'The Facts of Life': Black Box Recorder

by Philip Brasor

Artists who harbor ambitions that outstrip their talent often try to pre-empt accusations of pretentiousness by hiding behind surface ironies. Luke Haines called his first rock band the Auteurs, thus placing quotation marks around whatever they produced, which was mostly literary-minded rock descended from the Bowie-Reed school of decadent narcissism.

The Auteurs’ success was limited by a failure to get specific. Each of the group’s albums took off on a different musical tangent, so if you liked one of them you may not have liked any of the others. Haines has since narrowed his priorities, first with a solo project, Baader-Meinhof, and now with Black Box Recorder, whose second album, “The Facts of Life,” has given him his first top-20 single.
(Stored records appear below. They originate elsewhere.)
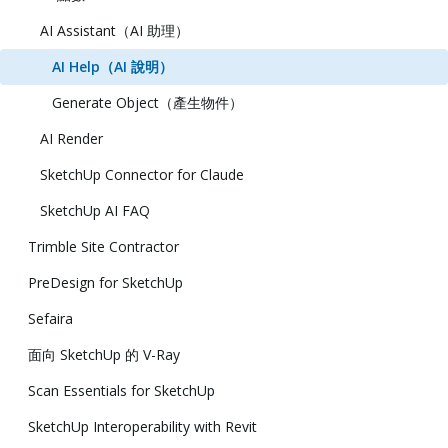
AI Assistant（AI 助理）
AI Help（AI 說明）
Generate Object（產生物件）
AI Render
SketchUp Connector for Claude
SketchUp AI FAQ
Trimble Site Contractor
PreDesign for SketchUp
Sefaira
面向 SketchUp 的 V-Ray
Scan Essentials for SketchUp
SketchUp Interoperability with Revit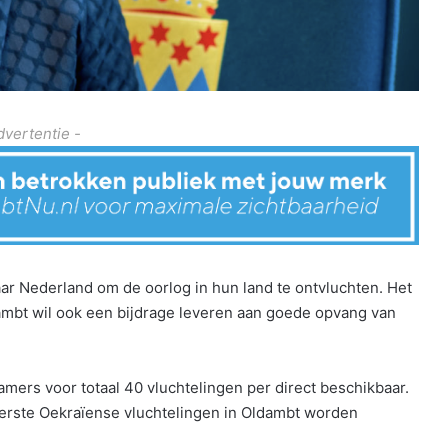
dvertentie -
r Nederland om de oorlog in hun land te ontvluchten. Het
mbt wil ook een bijdrage leveren aan goede opvang van
amers voor totaal 40 vluchtelingen per direct beschikbaar.
eerste Oekraïense vluchtelingen in Oldambt worden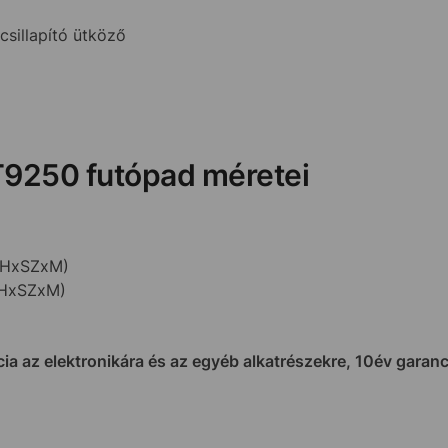
csillapító ütköző
 T9250 futópad méretei
 (HxSZxM)
(HxSZxM)
ncia az elektronikára és az egyéb alkatrészekre, 10év garan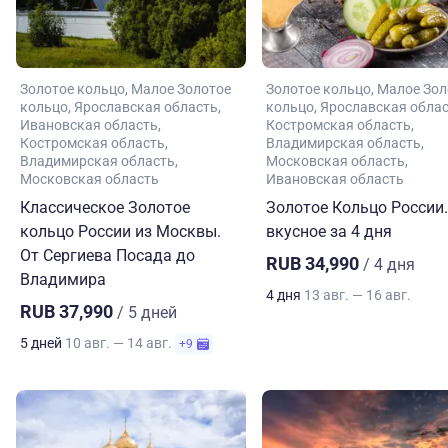
Золотое кольцо
Малое Золотое
Золотое кольцо
Малое Зол
кольцо
Ярославская область
кольцо
Ярославская обла
Ивановская область
Костромская область
Костромская область
Владимирская область
Владимирская область
Московская область
Московская область
Ивановская область
Классическое Золотое
Золотое Кольцо России.
кольцо России из Москвы.
вкусное за 4 дня
От Сергиева Посада до
RUB 34,990
/ 4 дня
Владимира
4 дня
13 авг. — 16 авг.
RUB 37,990
/ 5 дней
5 дней
10 авг. — 14 авг.
+9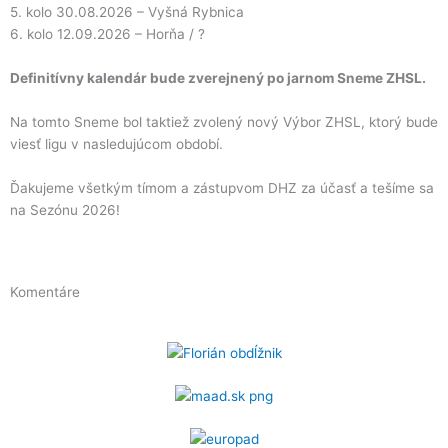
5. kolo 30.08.2026 – Vyšná Rybnica
6. kolo 12.09.2026 – Horňa / ?
Definitívny kalendár bude zverejnený po jarnom Sneme ZHSL.
Na tomto Sneme bol taktiež zvolený nový Výbor ZHSL, ktorý bude
viesť ligu v nasledujúcom období.
Ďakujeme všetkým tímom a zástupvom DHZ za účasť a tešíme sa
na Sezónu 2026!
Komentáre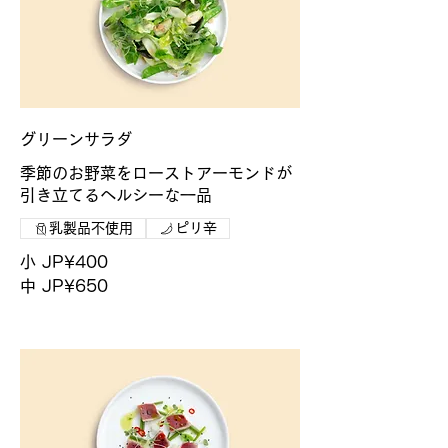
グリーンサラダ
季節のお野菜をローストアーモンドが
引き立てるヘルシーな一品
乳製品不使用
ピリ辛
小
JP¥400
中
JP¥650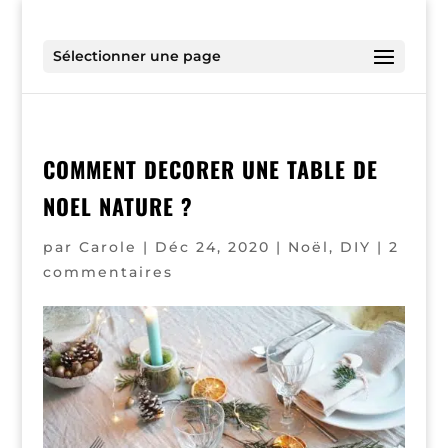
Sélectionner une page
COMMENT DECORER UNE TABLE DE
NOEL NATURE ?
par
Carole
|
Déc 24, 2020
|
Noël
,
DIY
|
2
commentaires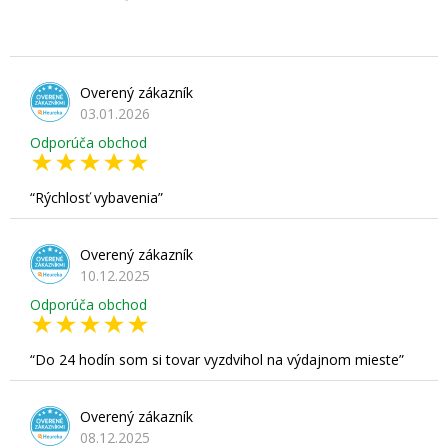
Overený zákazník
03.01.2026
Odporúča obchod
Rýchlosť vybavenia
Overený zákazník
10.12.2025
Odporúča obchod
Do 24 hodín som si tovar vyzdvihol na výdajnom mieste
Overený zákazník
08.12.2025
Sarah Nixey, a former mime, provides the kind of cold, singsongy vocals that Haines himself has never been able to pull off. It’s a special blessing, since Haines, like Richard Thompson and Ben Watt, turns out to be the kind of writer who does his best work for a female POV, though I suppose some of the credit should go to Haines’ co-writer, John Moore, formerly of the Jesus and Mary Chain.

Relaxed in a hip, loungey way and featuring the kind of spooky guitars that made Angelo Badalamenti David Lynch’s friend forever, “The Facts of Life” skates close to pastiche but succeeds on the strength of solid songcraft. Chipper verses give way to dark choruses or vice versa. The joys of middle-class comfort are simultaneously celebrated and undermined. Sex is a big part of every song, but despite Nixey’s detached, almost superior air, the message that comes through is that one should never envy other people’s romantic lives. “You’re getting ideas,” she sings breathily to an adolescent on the title cut, “and when you sleep at night, they develop into sweet dreams.” Artists do it in their heads.